Hangi yaşta olursak olalım aşık olmaya hakkımız var. Yeter ki yüreklerimizi bahar ateşi terketmemiş olsun. Bizim aşkımız daha durmuş, oturmuş olabilir ama olsun... Aşk olsun yeter ki!...
Bence sevdiğimizi düşünerek, ona dokunan yemeği yemesine izin vermemektir aşk... Sağlığı için sigarasını azaltmasını istemek; hatta onun için önce sigarayı kendinizin bırakmasıdır... aşk... Serinleyen havada üşüyebileceğini düşünüp şalını omuzlarına sarmak ve sıcacık kucaklamaktır aşk... Gözgöze bakarak onun ne düşündüğünü anlamaktır aşk...
Aşkı, aşka aşık olanlar yaşatacak biliyorum... Aşkın unutulmasına izin vermeyeceğiz.
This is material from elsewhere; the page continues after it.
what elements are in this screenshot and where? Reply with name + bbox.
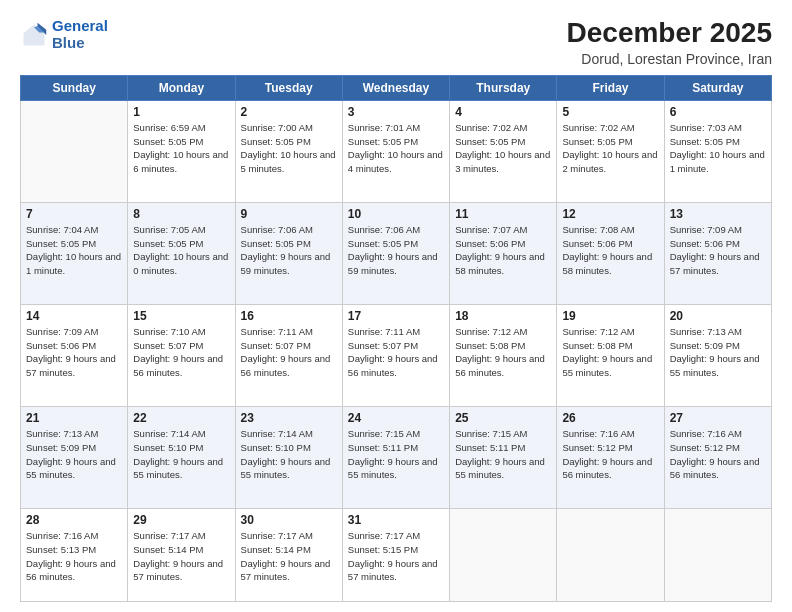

Aşkı, günü birlik ilişkilerden, vıcık vıcık laubaliliklerden, çıkara dayalı birlikteliklerden ayırmak gerek...
Onu öyle bir yere koyalım ki, hep özel kalsın. Yaşatmak için de öğrenelim. Yeni baştan anlamaya, kavramaya çalışalım. Bir ders gibi yeni baştan, inceliklerini öğrene öğrene yol alırsanız siz kazançlı çıkarsınız. Sevmenin keyfi sevilmekten geçer. Sevilmek için de elbette sevmeniz gerek...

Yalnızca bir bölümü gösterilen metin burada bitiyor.